Share

December 21, 2021 The Russian Ministry for Emergency Situations (militarized body, similar to the Italian Civil Protection) has developed and approved the State Standard for emergency mass burials in times of war and peace which specifies the requirements for burials mass. In other words, they are mass graves.



The Standard establishes the surface of a mass burial which cannot exceed 40 hectares of land, it cannot be located near waterways used for bathing or for domestic water intake. The space between the bodies must be half a meter vertically and horizontally, while the spaces between the bodies must be filled with layers of earth and branches.



When choosing burial places for bodies, urban development norms, distance from residential buildings, features of the relief and source of water supply should be taken into account.



In addition, the document contains instructions for the organization of mass graves. The decision to bury in a mass grave is made if the Sanitary and Epidemiological Service has issued an opinion on the matter.
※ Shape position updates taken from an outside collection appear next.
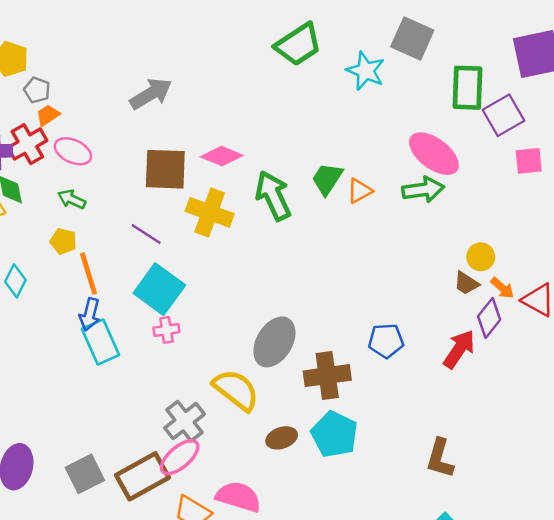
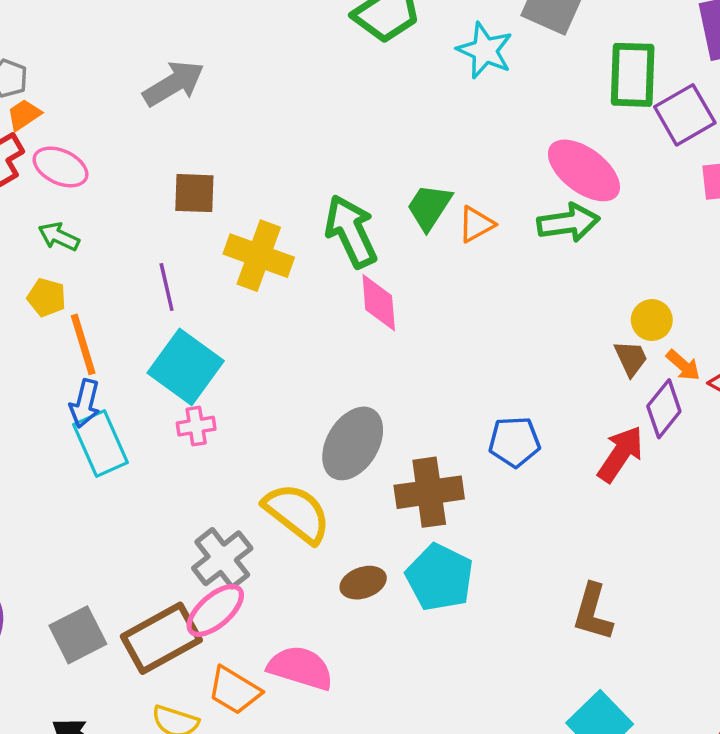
pink diamond: (222, 156) -> (379, 303), moved, turned 63
brown square: (165, 169) -> (194, 193), size x0.7
purple line: (146, 234) -> (167, 287), turned 44
brown trapezoid: (466, 283) -> (631, 358), turned -148

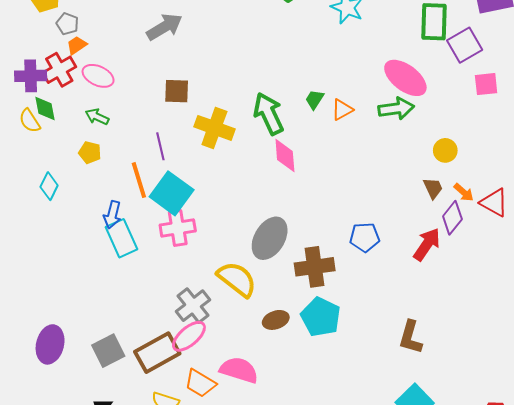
green trapezoid: (429, 207) -> (315, 99), size x0.7
yellow circle: (652, 320) -> (445, 150), moved
orange line: (83, 344) -> (139, 180), moved
pink cross: (196, 426) -> (178, 228), size x1.6

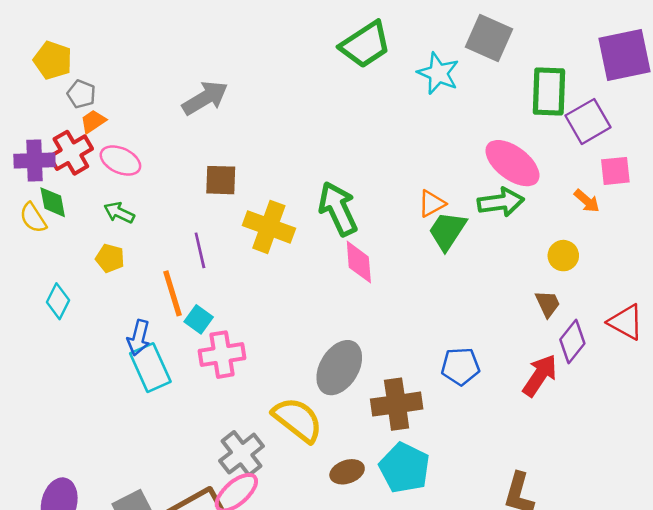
green trapezoid: (315, 99) -> (447, 231), moved, size x1.6
orange arrow: (464, 192) -> (587, 201), moved
cyan square: (172, 193) -> (199, 319), moved, size x0.5

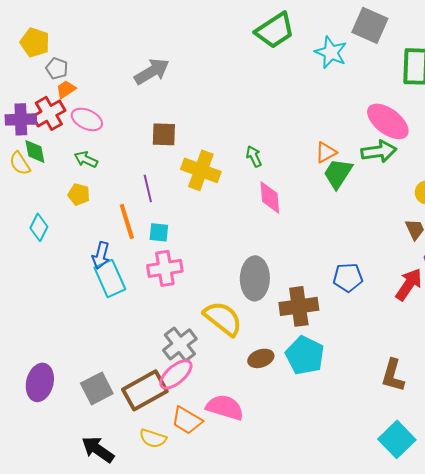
green arrow: (338, 209) -> (254, 156), size x0.5
cyan square: (199, 319) -> (159, 232), moved, turned -30
gray ellipse: (339, 368) -> (255, 278), turned -30

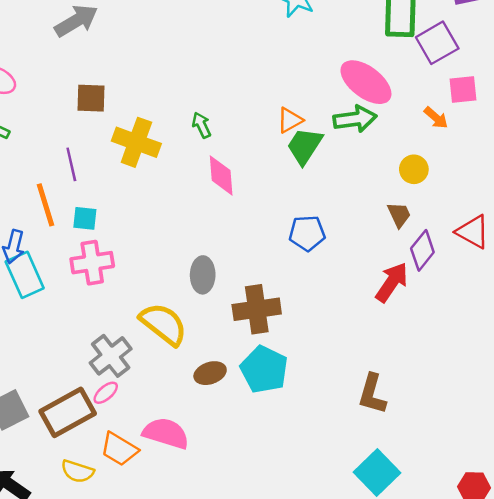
blue pentagon: (348, 277) -> (307, 233), moved
gray ellipse: (255, 278) -> (203, 275), size x0.7
pink ellipse: (176, 374) -> (106, 393), size x0.6

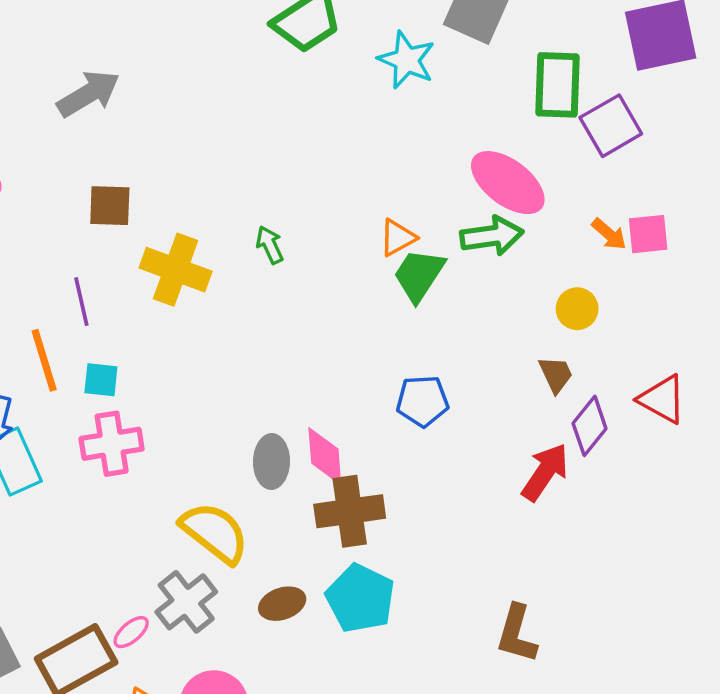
pink square: (463, 89) -> (648, 234), moved
pink diamond: (221, 175) -> (325, 456), moved
gray cross: (111, 356) -> (186, 602), moved

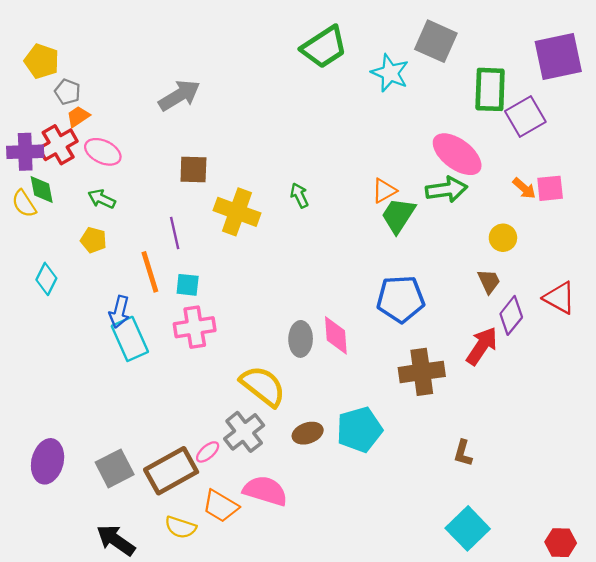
blue pentagon: (423, 401) -> (401, 299), size x1.4
brown cross: (350, 511) -> (422, 372), moved
cyan pentagon: (360, 598) -> (359, 430), turned 30
brown L-shape: (517, 634) -> (463, 453), size x0.7

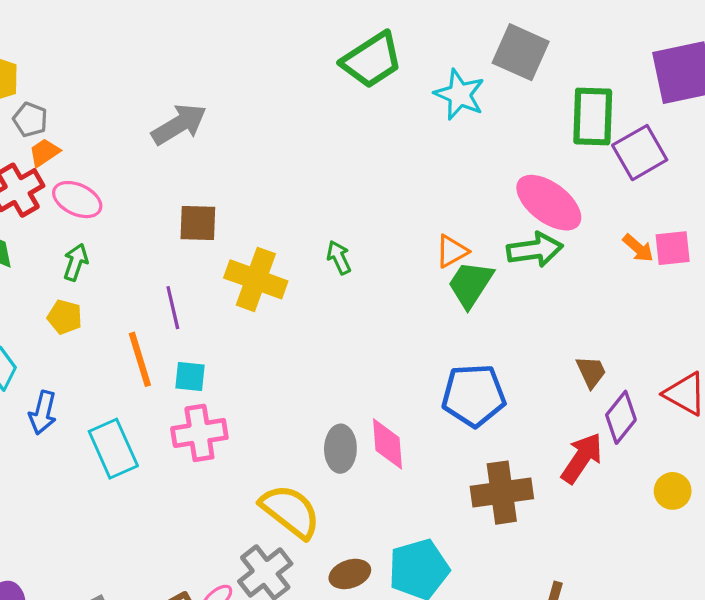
green arrow: (102, 199) -> (76, 262), turned 84
yellow circle: (503, 238) -> (673, 491), moved
blue arrow: (119, 312) -> (43, 413), moved

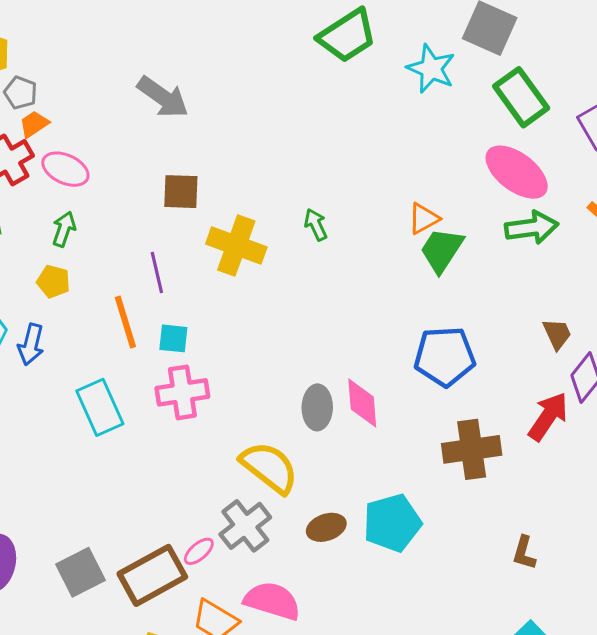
green rectangle: (593, 116) -> (521, 97), moved, turned -38
gray arrow: (179, 124) -> (163, 97), turned 66
green arrow: (535, 250) -> (532, 228), moved
blue arrow: (43, 413) -> (31, 344), moved

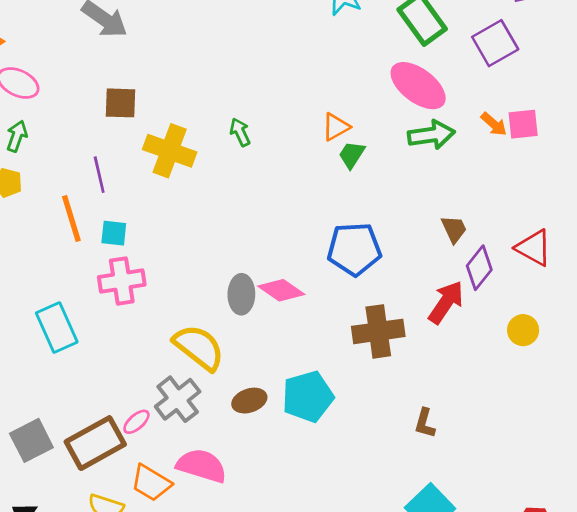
green trapezoid: (442, 250) -> (352, 155), size x0.7
pink diamond: (362, 403) -> (281, 290), turned -51
cyan rectangle: (100, 407) -> (57, 327), moved

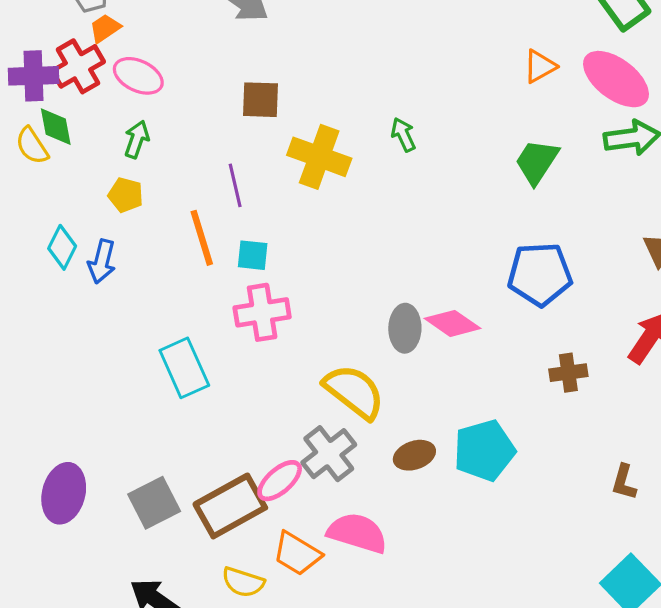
orange triangle: (336, 127) -> (540, 66), moved
green trapezoid: (352, 155) -> (537, 162), size x1.4
brown cross: (378, 331) -> (568, 373), size x0.6
pink ellipse: (136, 422) -> (280, 481), size x1.4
Removal of the remains from a mass grave, according to the Standard, is only possible if the regional authorities decide to rebur all those buried there.


The Standard proposes as an illustrative example a case in which a thousand corpses must be buried within three days.



The document requires regional authorities to stock up on coffins, body bags and disinfectants in advance, and describes the formation of emergency burial teams.


Those who have died of particularly dangerous infections are required to be buried in galvanized and hermetically sealed coffins. People with a high radioactivity index can be buried in specially designated areas.



It should be noted that such a document never existed in both the USSR and post-communist Russia.



The timing of the approval and entry into force of the Standard is also surprising: it was approved on the eve of the Christmas holidays which in Russia can last until January 13-14 and becomes operational from February 1.

The regular procedure for the entry into force of Russian national standards does not establish the fixed period for the entry into force of the document, but from practice it can take 5-6 months, or even a year, before a standard enters into force and becomes operating.